▶ _Records for processing_
== Segment start ==
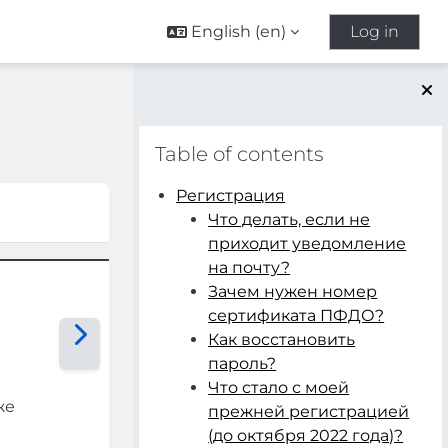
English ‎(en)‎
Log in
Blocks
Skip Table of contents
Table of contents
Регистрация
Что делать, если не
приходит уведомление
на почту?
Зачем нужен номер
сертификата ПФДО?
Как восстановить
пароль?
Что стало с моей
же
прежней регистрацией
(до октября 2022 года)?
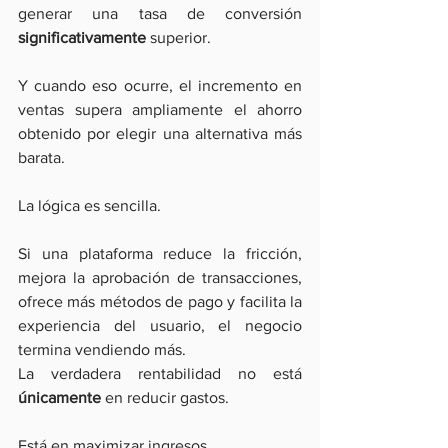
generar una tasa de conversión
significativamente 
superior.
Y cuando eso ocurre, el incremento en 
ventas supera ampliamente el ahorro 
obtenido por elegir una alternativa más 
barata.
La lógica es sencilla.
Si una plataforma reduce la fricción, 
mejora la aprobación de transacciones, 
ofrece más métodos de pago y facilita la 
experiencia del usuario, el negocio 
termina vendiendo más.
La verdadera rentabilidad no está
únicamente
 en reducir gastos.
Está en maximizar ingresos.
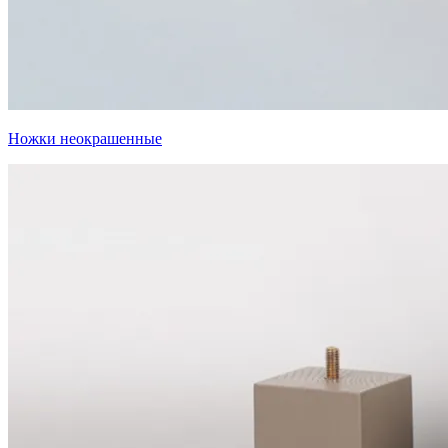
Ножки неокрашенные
== Segment end ==
▶ _Brief_
Your answer must consist of every line in the listing that contains "contents".

▶ _Response for this exercise_
Skip Table of contents
Table of contents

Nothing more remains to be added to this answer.